[Recorded data]
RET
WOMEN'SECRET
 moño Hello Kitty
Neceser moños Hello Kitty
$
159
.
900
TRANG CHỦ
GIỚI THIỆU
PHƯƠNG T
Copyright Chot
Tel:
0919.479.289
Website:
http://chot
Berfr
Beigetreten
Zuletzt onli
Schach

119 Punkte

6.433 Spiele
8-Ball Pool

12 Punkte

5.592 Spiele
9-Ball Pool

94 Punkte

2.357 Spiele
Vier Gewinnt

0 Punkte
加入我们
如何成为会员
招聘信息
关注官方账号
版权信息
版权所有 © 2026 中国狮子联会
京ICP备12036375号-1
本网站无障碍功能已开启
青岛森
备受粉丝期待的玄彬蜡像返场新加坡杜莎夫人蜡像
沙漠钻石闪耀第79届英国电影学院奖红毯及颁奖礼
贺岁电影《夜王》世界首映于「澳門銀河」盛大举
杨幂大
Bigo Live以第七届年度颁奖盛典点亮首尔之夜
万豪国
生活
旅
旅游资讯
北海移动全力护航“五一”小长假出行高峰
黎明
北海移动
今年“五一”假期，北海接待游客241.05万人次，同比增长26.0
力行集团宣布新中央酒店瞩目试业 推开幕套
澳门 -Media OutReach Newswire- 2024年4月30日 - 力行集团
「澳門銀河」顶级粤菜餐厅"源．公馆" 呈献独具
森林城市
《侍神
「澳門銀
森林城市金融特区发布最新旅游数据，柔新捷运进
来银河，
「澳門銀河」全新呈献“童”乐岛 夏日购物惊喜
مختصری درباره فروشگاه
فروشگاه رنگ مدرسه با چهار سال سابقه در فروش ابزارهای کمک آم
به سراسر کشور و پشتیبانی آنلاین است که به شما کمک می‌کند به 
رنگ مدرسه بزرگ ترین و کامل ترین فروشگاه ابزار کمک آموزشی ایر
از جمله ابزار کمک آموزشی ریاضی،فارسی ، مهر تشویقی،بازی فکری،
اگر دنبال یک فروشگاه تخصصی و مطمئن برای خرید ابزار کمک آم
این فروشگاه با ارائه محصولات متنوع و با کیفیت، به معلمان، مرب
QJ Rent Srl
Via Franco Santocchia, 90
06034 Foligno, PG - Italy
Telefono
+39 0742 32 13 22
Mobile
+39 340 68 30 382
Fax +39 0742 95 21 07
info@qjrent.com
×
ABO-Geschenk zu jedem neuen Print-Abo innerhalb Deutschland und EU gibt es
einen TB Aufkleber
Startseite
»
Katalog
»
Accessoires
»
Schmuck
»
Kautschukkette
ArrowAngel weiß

...

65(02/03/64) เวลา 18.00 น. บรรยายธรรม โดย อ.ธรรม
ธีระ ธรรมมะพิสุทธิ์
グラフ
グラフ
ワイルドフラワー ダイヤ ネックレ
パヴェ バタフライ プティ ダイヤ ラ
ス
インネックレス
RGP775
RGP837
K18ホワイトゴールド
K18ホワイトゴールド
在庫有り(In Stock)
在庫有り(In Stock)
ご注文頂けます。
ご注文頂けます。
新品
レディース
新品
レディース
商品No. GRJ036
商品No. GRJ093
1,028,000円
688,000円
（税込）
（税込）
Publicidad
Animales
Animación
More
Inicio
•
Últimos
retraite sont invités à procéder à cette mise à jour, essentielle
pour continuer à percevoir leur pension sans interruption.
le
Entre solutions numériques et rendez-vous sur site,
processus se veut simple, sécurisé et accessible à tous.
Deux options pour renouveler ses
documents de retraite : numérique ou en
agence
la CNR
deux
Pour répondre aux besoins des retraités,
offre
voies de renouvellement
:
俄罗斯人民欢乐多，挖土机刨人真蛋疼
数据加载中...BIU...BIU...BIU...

---

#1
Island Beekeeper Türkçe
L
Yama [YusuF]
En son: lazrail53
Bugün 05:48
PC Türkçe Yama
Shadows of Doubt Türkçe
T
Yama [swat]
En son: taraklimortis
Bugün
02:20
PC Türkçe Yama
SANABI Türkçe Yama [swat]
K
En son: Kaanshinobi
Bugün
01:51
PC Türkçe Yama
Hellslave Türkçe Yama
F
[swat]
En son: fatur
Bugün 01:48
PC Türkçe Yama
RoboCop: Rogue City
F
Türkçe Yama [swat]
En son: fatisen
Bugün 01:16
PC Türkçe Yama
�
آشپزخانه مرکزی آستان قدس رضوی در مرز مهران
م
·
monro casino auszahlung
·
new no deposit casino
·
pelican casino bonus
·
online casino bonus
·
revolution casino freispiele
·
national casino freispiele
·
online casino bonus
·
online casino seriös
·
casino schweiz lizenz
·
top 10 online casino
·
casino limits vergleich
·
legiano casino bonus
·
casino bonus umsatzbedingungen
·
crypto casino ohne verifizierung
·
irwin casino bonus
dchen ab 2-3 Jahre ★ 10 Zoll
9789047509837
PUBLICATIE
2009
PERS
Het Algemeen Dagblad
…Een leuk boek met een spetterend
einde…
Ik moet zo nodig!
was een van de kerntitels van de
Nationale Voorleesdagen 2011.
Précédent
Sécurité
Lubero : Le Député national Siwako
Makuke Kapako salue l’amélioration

Directions for this task.
From the data above, return every line from the line that has "top 10 online casino" up to and including the line that has "Makuke Kapako salue l’amélioration", exactly.

Solved problem.
top 10 online casino
·
casino limits vergleich
·
legiano casino bonus
·
casino bonus umsatzbedingungen
·
crypto casino ohne verifizierung
·
irwin casino bonus
dchen ab 2-3 Jahre ★ 10 Zoll
9789047509837
PUBLICATIE
2009
PERS
Het Algemeen Dagblad
…Een leuk boek met een spetterend
einde…
Ik moet zo nodig!
was een van de kerntitels van de
Nationale Voorleesdagen 2011.
Précédent
Sécurité
Lubero : Le Député national Siwako
Makuke Kapako salue l’amélioration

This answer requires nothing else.